This dataset features metrics on red meat. Specifically, it features data on its per capita availability which has been adjusted for loss due to waste. The dataset comes from the Economic Research Service or ERC of the United States. (LINK: https://www.ers.usda.gov/data-products/food-availability-per-capita-data-system) Specifically, the data featured is from a cleaned dataset about red meat with only metrics pertaining to beef. But the metric that’d be focused on is the calories available daily number from 1970 to 2019.
library("ggplot2")
library("dplyr")
##
## Attaching package: 'dplyr'
## The following objects are masked from 'package:stats':
##
## filter, lag
## The following objects are masked from 'package:base':
##
## intersect, setdiff, setequal, union
library("tidyr")
data <-read.csv("redmeat.csv")
ggplot(data,aes(x=Year, y = Value)) +
geom_bar(stat= "identity", fill = "steelblue") +
labs(title="Caloric Availability for Expenditure of Beef from 1970-2019 in the United States", X = "Year", y= "Calories available daily- Number") +theme_minimal()
This graph shows the calories available for people’s consumption from 1970 to 2019. It shows the trend of people eating beef peaking between 1975 to 1980 and then gradually decreasing to present day.
#plot mean
data_summary <- data%>%
group_by(Year) %>%
summarize(mean_calories = mean(Value, na.rm = TRUE))
#Plot mean per year
ggplot(data_summary, aes(x = Year, y = mean_calories)) +
geom_line(color = "blue", size =1)
## Warning: Using `size` aesthetic for lines was deprecated in ggplot2 3.4.0.
## ℹ Please use `linewidth` instead.
## This warning is displayed once every 8 hours.
## Call `lifecycle::last_lifecycle_warnings()` to see where this warning was
## generated.
geom_point(color = "red", size = 2)
## geom_point: na.rm = FALSE
## stat_identity: na.rm = FALSE
## position_identity
labs(title = "Mean Calories per Year" ,
x = "Year",
y = "Mean Calories of Red Meat Available (Beef)") +
theme_minimal()
## NULL
The results show that on average, people are eating less and less red meat per year due to the per capita availability of beef decreasing.
#Scatterplot and Regression Analysis
#Scatterplot (Part 1)
ggplot(data_summary, aes(x = Year, y = mean_calories)) +
geom_point(color = "blue", size = 2) +
geom_smooth(method = "lm", se = TRUE, color = "red") + #linear regression line
labs(title = "Regression Analysis: Caloric Availability by Year",
x = "Year",
y = "Mean Average Caloric Availability of Red Meat (beef)" ) +
theme_minimal()
## `geom_smooth()` using formula = 'y ~ x'
#Regression Analysis Model (part 2)
model <- lm(mean_calories ~ Year, data = data_summary)
summary(model)
##
## Call:
## lm(formula = mean_calories ~ Year, data = data_summary)
##
## Residuals:
## Min 1Q Median 3Q Max
## -3.1988 -1.1493 -0.1794 1.0034 5.9368
##
## Coefficients:
## Estimate Std. Error t value Pr(>|t|)
## (Intercept) 706.8842 36.7086 19.26 <2e-16 ***
## Year -0.3300 0.0184 -17.93 <2e-16 ***
## ---
## Signif. codes: 0 '***' 0.001 '**' 0.01 '*' 0.05 '.' 0.1 ' ' 1
##
## Residual standard error: 1.878 on 48 degrees of freedom
## Multiple R-squared: 0.8701, Adjusted R-squared: 0.8674
## F-statistic: 321.5 on 1 and 48 DF, p-value: < 2.2e-16
There is a strong negative correlation of 0.8701 indicating caloric availability of red meat and beef having a downward trend year by year to the present day.
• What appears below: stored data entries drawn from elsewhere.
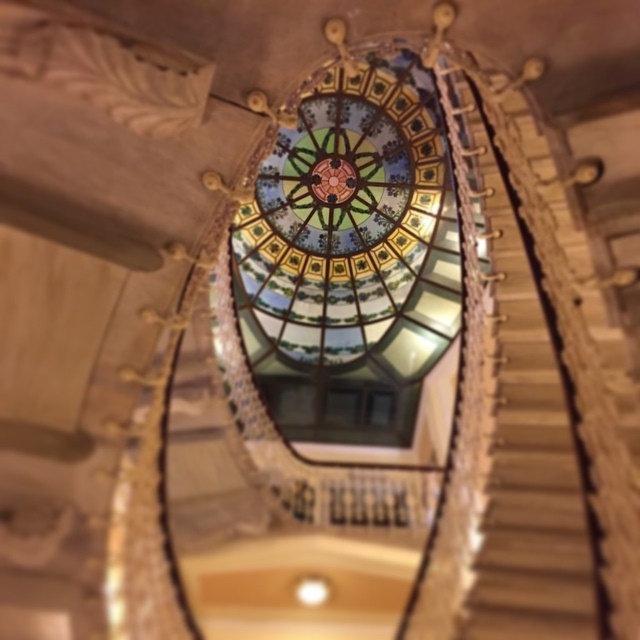 Question: Is stained glass dome at center closer to camera compared to wooden at center?

Choices:
 (A) yes
 (B) no

Answer: (A)

Question: From the image, what is the correct spatial relationship of stained glass dome at center in relation to wooden at center?

Choices:
 (A) below
 (B) above

Answer: (B)

Question: In this image, where is stained glass dome at center located relative to wooden at center?

Choices:
 (A) left
 (B) right

Answer: (A)

Question: Which point is closer to the camera taking this photo?

Choices:
 (A) (324, 317)
 (B) (508, 401)

Answer: (B) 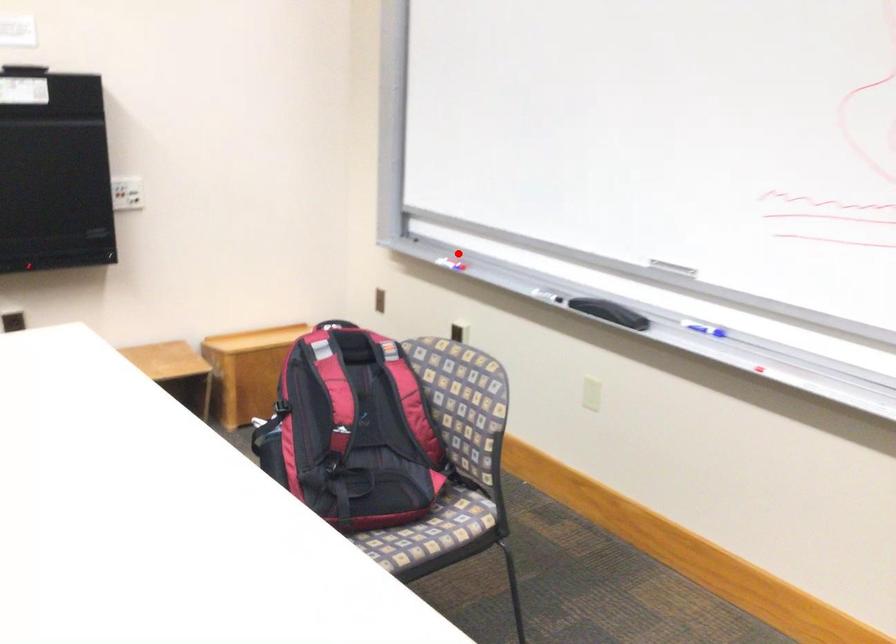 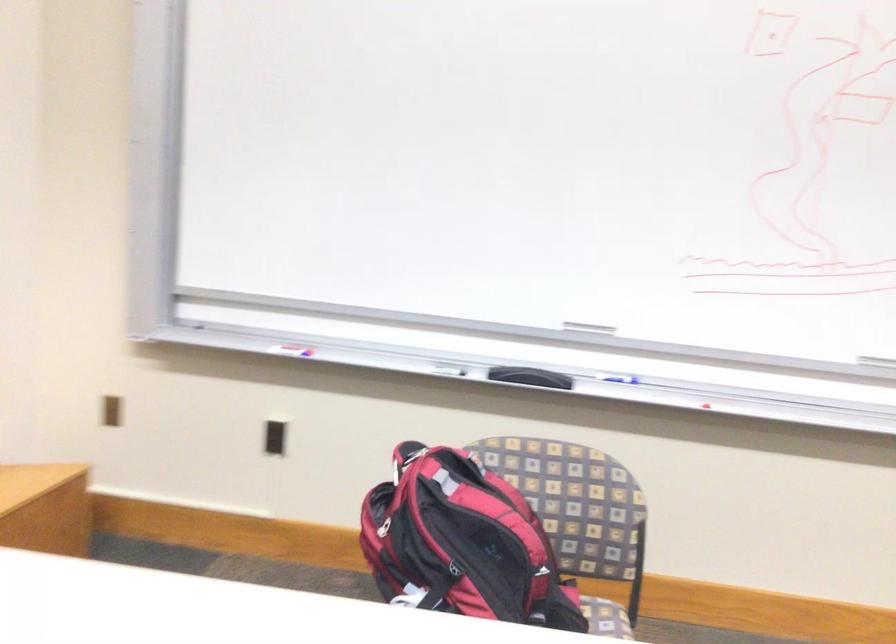 Question: I am providing you with two images of the same scene from different viewpoints. In image1, a red point is highlighted. Considering the same 3D point in image2, which of the following is correct?

Choices:
 (A) It is closer
 (B) It is farther

Answer: (A) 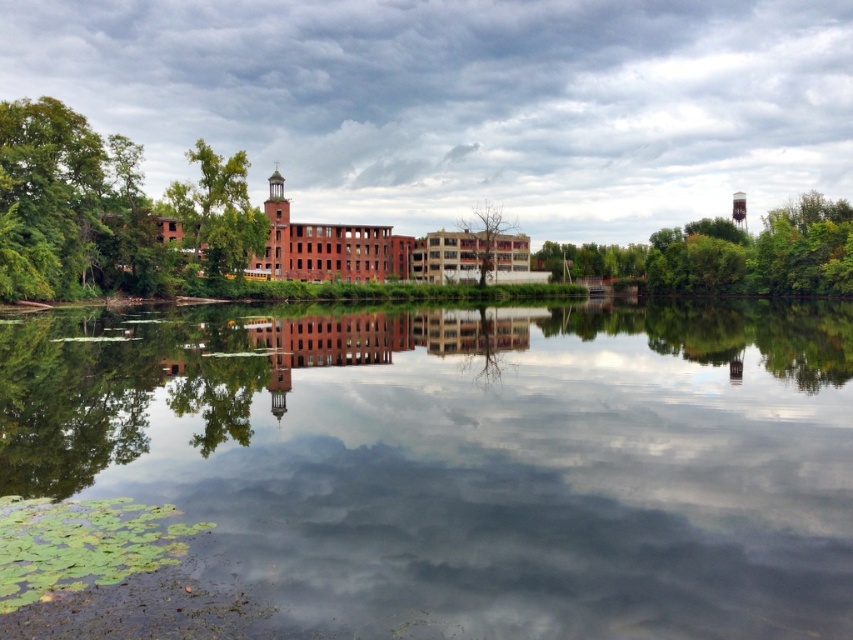 Question: From the image, what is the correct spatial relationship of green leafy tree at left in relation to green leafy tree at upper left?

Choices:
 (A) left
 (B) right

Answer: (A)

Question: Is transparent glass river at center to the left of green leafy tree at left from the viewer's perspective?

Choices:
 (A) no
 (B) yes

Answer: (A)

Question: Which object appears closest to the camera in this image?

Choices:
 (A) brown leafless tree at center
 (B) green leafy tree at left

Answer: (B)

Question: Estimate the real-world distances between objects in this image. Which object is closer to the green leafy tree at upper left?

Choices:
 (A) brown leafless tree at center
 (B) green leafy tree at left

Answer: (B)

Question: Is green leafy tree at left to the right of brown leafless tree at center from the viewer's perspective?

Choices:
 (A) no
 (B) yes

Answer: (A)

Question: Which point appears closest to the camera in this image?

Choices:
 (A) (554, 256)
 (B) (245, 262)

Answer: (B) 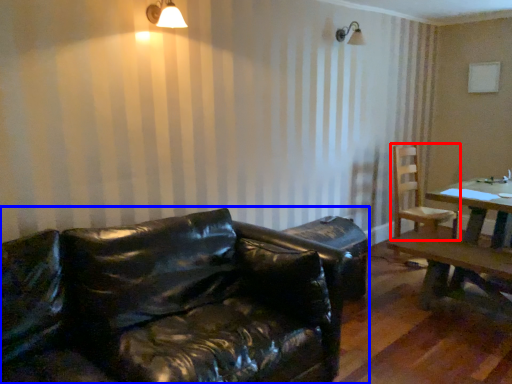 Question: Among these objects, which one is nearest to the camera, chair (highlighted by a red box) or studio couch (highlighted by a blue box)?

Choices:
 (A) chair
 (B) studio couch

Answer: (B) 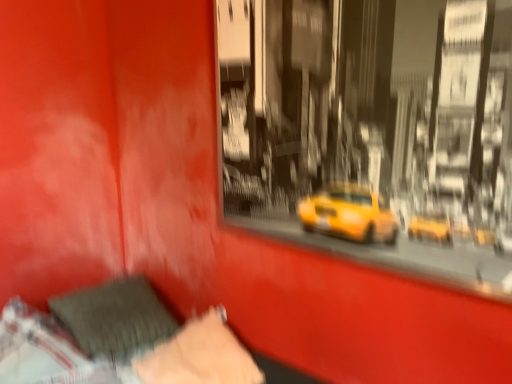 Question: Considering the positions of velvety black pillow at lower left, marked as the 2th pillow in a left-to-right arrangement, and velvety gray pillow at lower left, the second pillow in the right-to-left sequence, in the image, is velvety black pillow at lower left, marked as the 2th pillow in a left-to-right arrangement, bigger or smaller than velvety gray pillow at lower left, the second pillow in the right-to-left sequence,?

Choices:
 (A) small
 (B) big

Answer: (A)

Question: Is point (174, 347) positioned closer to the camera than point (173, 331)?

Choices:
 (A) farther
 (B) closer

Answer: (B)

Question: Which object is positioned farthest from the velvet-like gray pillow at lower left?

Choices:
 (A) velvety gray pillow at lower left, positioned as the first pillow in left-to-right order
 (B) velvety black pillow at lower left, positioned as the first pillow in right-to-left order

Answer: (B)

Question: Which object is positioned farthest from the velvet-like gray pillow at lower left?

Choices:
 (A) velvety black pillow at lower left, positioned as the first pillow in right-to-left order
 (B) velvety gray pillow at lower left, the second pillow in the right-to-left sequence

Answer: (A) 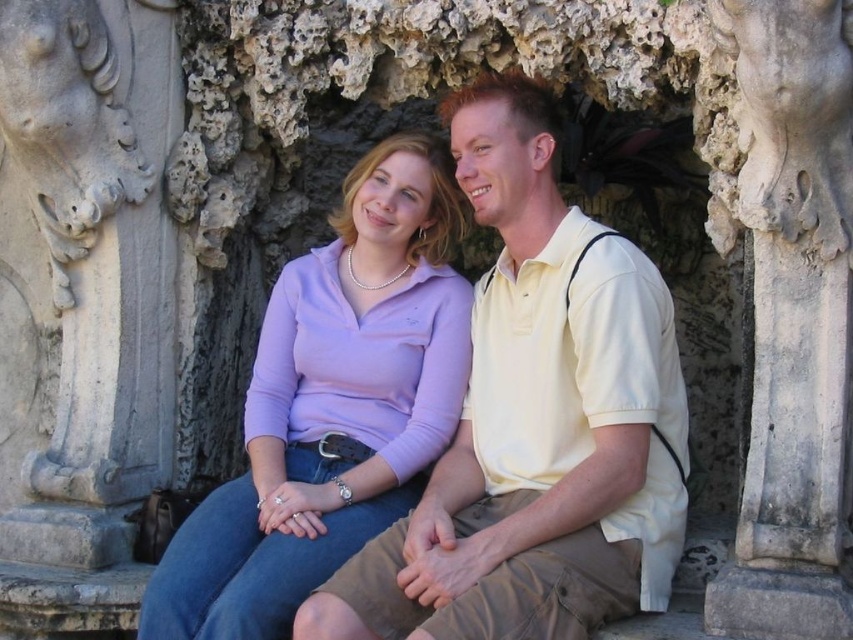 You are an artist trying to sketch this scene. You notice the matte yellow shirt at center and the white stone carving at center. Which object should you draw first if you want to focus on the wider element first?

The matte yellow shirt at center should be drawn first because its width is larger than the white stone carving at center, making it the wider element in the scene.

Based on the coordinates provided, which object is exactly at point (331, 404) in the image?

The matte purple shirt at center is exactly at point (331, 404) in the image. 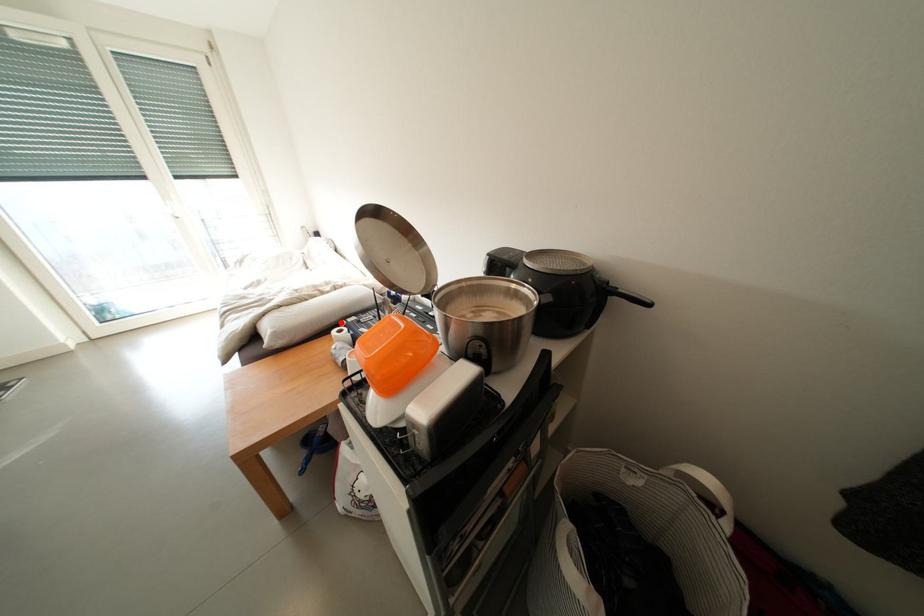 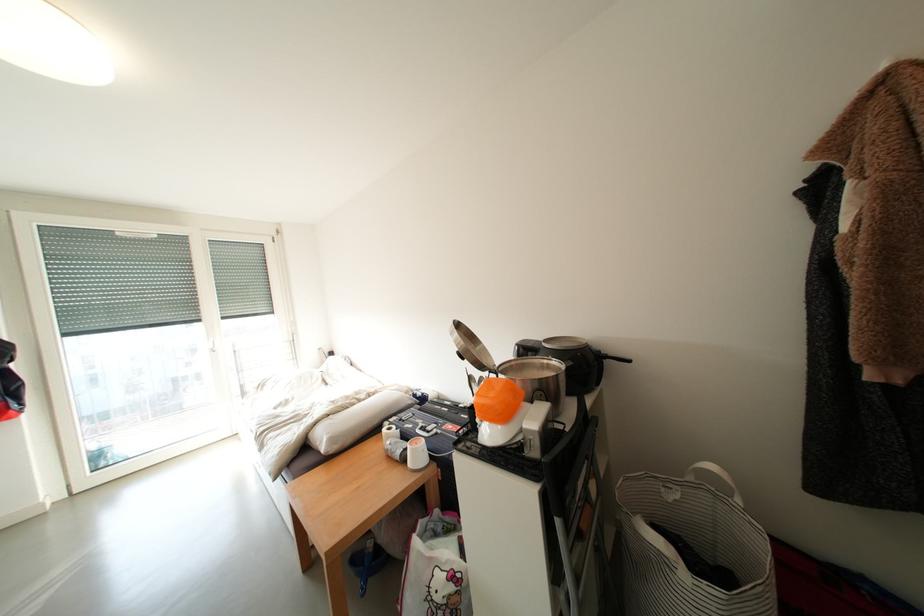 The point at the highlighted location is marked in the first image. Where is the corresponding point in the second image?

(383, 426) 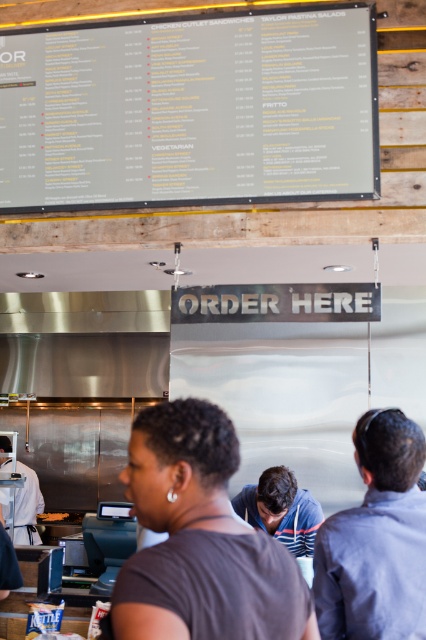 You are a customer in a deli and want to order fries. You see both the dark brown hair at center and the golden crispy fries at center. Which one is larger in size?

The dark brown hair at center is bigger than golden crispy fries at center.

You are a customer standing at the entrance of the deli. You see two points in the image, one at coordinate point (169,204) and another at point (411,541). Which point is closer to you?

Point (169,204) is further to the camera than point (411,541). Therefore, the point closer to you is point (411,541).

You are a customer standing in the deli and want to order a sandwich. The dark brown hair at center is blocking your view of the menu board. Can you step forward to see the menu board better?

The dark brown hair at center is 3.53 feet away from you, so stepping forward would allow you to see the menu board better by moving past the obstruction. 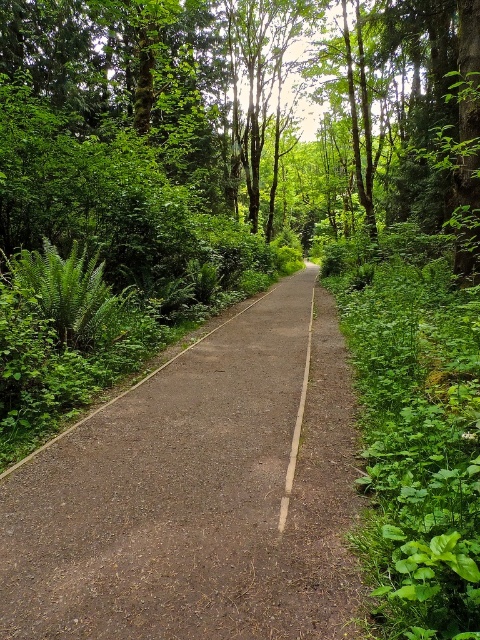 How distant is dull brown asphalt at center from white painted line at center?

dull brown asphalt at center is 3.32 meters away from white painted line at center.

Does dull brown asphalt at center come behind white painted line at center?

No, dull brown asphalt at center is in front of white painted line at center.

Which is behind, point (191, 550) or point (300, 428)?

The point (300, 428) is behind.

Identify the location of dull brown asphalt at center. pos(199,493). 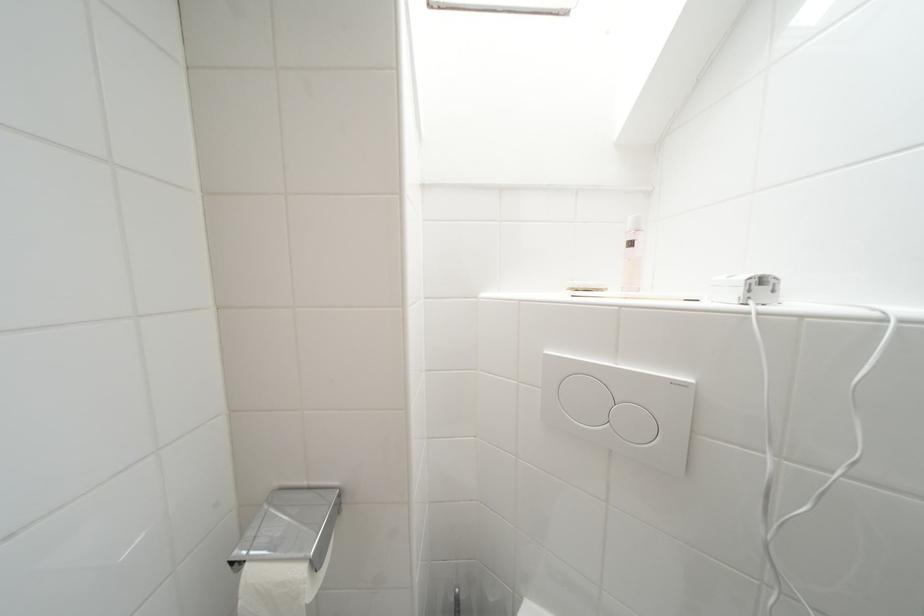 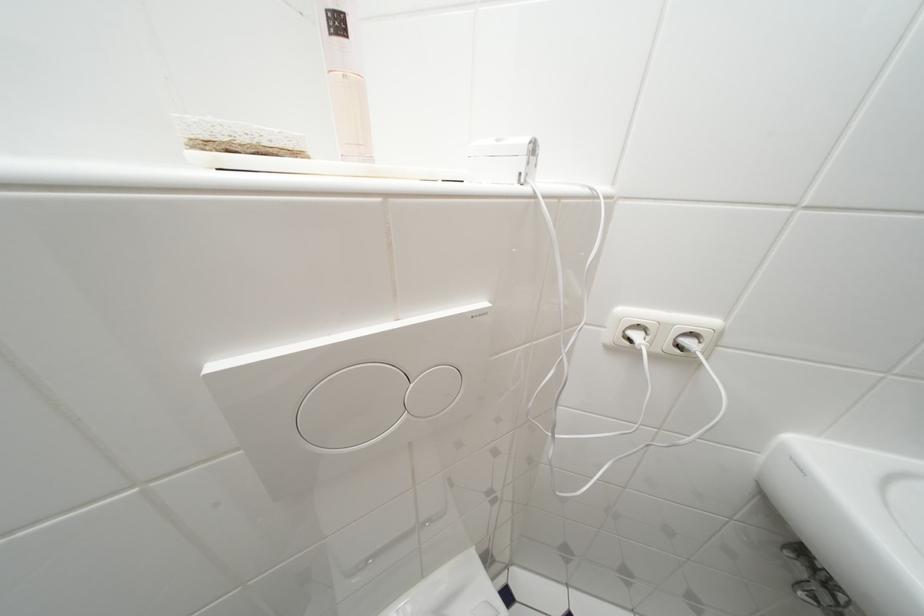 How did the camera likely rotate?

The rotation direction of the camera is right-down. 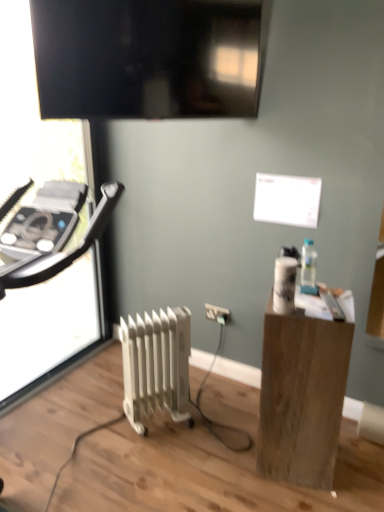 Question: Is matte black tv at upper center shorter than wooden block at right?

Choices:
 (A) no
 (B) yes

Answer: (B)

Question: Considering the relative sizes of matte black tv at upper center and wooden block at right in the image provided, is matte black tv at upper center taller than wooden block at right?

Choices:
 (A) no
 (B) yes

Answer: (A)

Question: From the image's perspective, is matte black tv at upper center below wooden block at right?

Choices:
 (A) yes
 (B) no

Answer: (B)

Question: Is wooden block at right a part of matte black tv at upper center?

Choices:
 (A) yes
 (B) no

Answer: (B)

Question: Does matte black tv at upper center appear on the left side of wooden block at right?

Choices:
 (A) no
 (B) yes

Answer: (B)

Question: In terms of height, does matte black tv at upper center look taller or shorter compared to wooden block at right?

Choices:
 (A) tall
 (B) short

Answer: (B)

Question: From a real-world perspective, is matte black tv at upper center physically located above or below wooden block at right?

Choices:
 (A) above
 (B) below

Answer: (A)

Question: Do you think matte black tv at upper center is within wooden block at right, or outside of it?

Choices:
 (A) outside
 (B) inside

Answer: (A)

Question: Considering their positions, is matte black tv at upper center located in front of or behind wooden block at right?

Choices:
 (A) front
 (B) behind

Answer: (B)

Question: Considering the positions of white plastic electric outlet at center and clear glass bottle at right in the image, is white plastic electric outlet at center wider or thinner than clear glass bottle at right?

Choices:
 (A) thin
 (B) wide

Answer: (A)

Question: Is point (208, 309) closer or farther from the camera than point (306, 272)?

Choices:
 (A) farther
 (B) closer

Answer: (A)

Question: From the image's perspective, is white plastic electric outlet at center located above or below clear glass bottle at right?

Choices:
 (A) below
 (B) above

Answer: (A)

Question: Is white plastic electric outlet at center in front of or behind clear glass bottle at right in the image?

Choices:
 (A) behind
 (B) front

Answer: (A)

Question: Relative to transparent glass screen door at left, is white plastic electric outlet at center in front or behind?

Choices:
 (A) behind
 (B) front

Answer: (A)

Question: Based on their sizes in the image, would you say white plastic electric outlet at center is bigger or smaller than transparent glass screen door at left?

Choices:
 (A) big
 (B) small

Answer: (B) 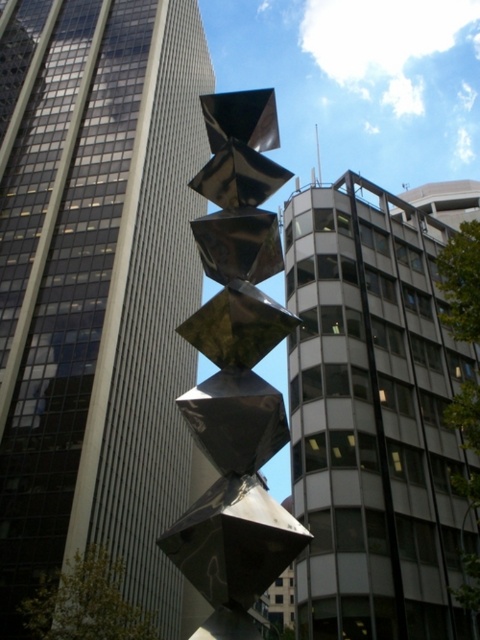 Is metallic glass building at center positioned at the back of metallic reflective cubes at center?

Yes, metallic glass building at center is further from the viewer.

Does metallic glass building at center have a greater width compared to metallic reflective cubes at center?

Yes, metallic glass building at center is wider than metallic reflective cubes at center.

What do you see at coordinates (373, 417) in the screenshot? The image size is (480, 640). I see `metallic glass building at center` at bounding box center [373, 417].

Where is `metallic glass building at center`? Image resolution: width=480 pixels, height=640 pixels. metallic glass building at center is located at coordinates (373, 417).

Does smooth glass skyscraper at center come in front of metallic reflective cubes at center?

No, it is behind metallic reflective cubes at center.

Can you confirm if smooth glass skyscraper at center is smaller than metallic reflective cubes at center?

No, smooth glass skyscraper at center is not smaller than metallic reflective cubes at center.

Who is more distant from viewer, (31, 138) or (274, 346)?

Positioned behind is point (31, 138).

The width and height of the screenshot is (480, 640). Find the location of `smooth glass skyscraper at center`. smooth glass skyscraper at center is located at coordinates (97, 288).

Does smooth glass skyscraper at center have a greater width compared to metallic glass building at center?

Yes, smooth glass skyscraper at center is wider than metallic glass building at center.

From the picture: Is smooth glass skyscraper at center bigger than metallic glass building at center?

Indeed, smooth glass skyscraper at center has a larger size compared to metallic glass building at center.

Which is in front, point (24, 308) or point (348, 266)?

Point (348, 266) is in front.

You are a GUI agent. You are given a task and a screenshot of the screen. Output one action in this format:
    pyautogui.click(x=<x>, y=<y>)
    Task: Click on the smooth glass skyscraper at center
    
    Given the screenshot: What is the action you would take?
    tap(97, 288)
data <- read.csv("redmeat.csv")
# Convert Value column to numeric
data$Value <- as.numeric(data$Value)
# Remove missing values
dataset <- subset(data, !is.na(Value))
# Plot histogram
hist(dataset$Value,
main = "Distribution of Calories Available Daily",
xlab = "Calories Available Daily",
ylab = "Frequency",
col = "lightblue",
border = "black",
breaks = 10)
#Change values to numeric
data$Value <- as.numeric(data$Value)
dataset <- subset(data, !is.na(Value) & !is.na(Year))
#Split into two samples
sample1 <- subset(dataset, Year >=1970 & Year <=1995)
sample2 <- subset(dataset, Year<=1995 & Year <=2019)
#Run two-sample t-test (unequal variance)
t_test_result <- wilcox.test(sample1$Value, sample2$Value, var.equal = FALSE)
# Show result
print(t_test_result)
##
## Wilcoxon rank sum test with continuity correction
##
## data: sample1$Value and sample2$Value
## W = 86528, p-value = 1
## alternative hypothesis: true location shift is not equal to 0
With a p-value of 1, this means the null hypothesis can be accepted due to it being more than 0.05 and that the observed correlation is due to random chance.